++++ DATA EXTRACTS ++++

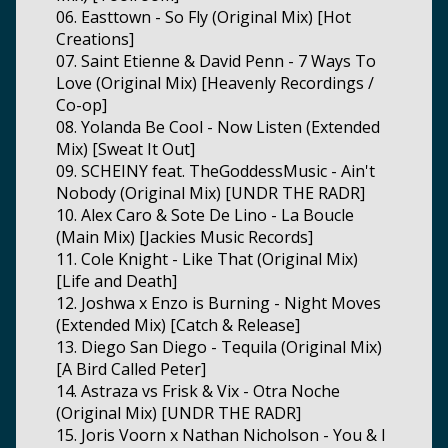
06. Easttown - So Fly (Original Mix) [Hot
Creations]
07. Saint Etienne & David Penn - 7 Ways To
Love (Original Mix) [Heavenly Recordings /
Co-op]
08. Yolanda Be Cool - Now Listen (Extended
Mix) [Sweat It Out]
09. SCHEINY feat. TheGoddessMusic - Ain't
Nobody (Original Mix) [UNDR THE RADR]
10. Alex Caro & Sote De Lino - La Boucle
(Main Mix) [Jackies Music Records]
11. Cole Knight - Like That (Original Mix)
[Life and Death]
12. Joshwa x Enzo is Burning - Night Moves
(Extended Mix) [Catch & Release]
13. Diego San Diego - Tequila (Original Mix)
[A Bird Called Peter]
14. Astraza vs Frisk & Vix - Otra Noche
(Original Mix) [UNDR THE RADR]
15. Joris Voorn x Nathan Nicholson - You & I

++++

AIM OF THE EXERCISE: Copy out the listing above in full and keep the pictures out.

EXERCISE ANSWER:
06. Easttown - So Fly (Original Mix) [Hot
Creations]
07. Saint Etienne & David Penn - 7 Ways To
Love (Original Mix) [Heavenly Recordings /
Co-op]
08. Yolanda Be Cool - Now Listen (Extended
Mix) [Sweat It Out]
09. SCHEINY feat. TheGoddessMusic - Ain't
Nobody (Original Mix) [UNDR THE RADR]
10. Alex Caro & Sote De Lino - La Boucle
(Main Mix) [Jackies Music Records]
11. Cole Knight - Like That (Original Mix)
[Life and Death]
12. Joshwa x Enzo is Burning - Night Moves
(Extended Mix) [Catch & Release]
13. Diego San Diego - Tequila (Original Mix)
[A Bird Called Peter]
14. Astraza vs Frisk & Vix - Otra Noche
(Original Mix) [UNDR THE RADR]
15. Joris Voorn x Nathan Nicholson - You & I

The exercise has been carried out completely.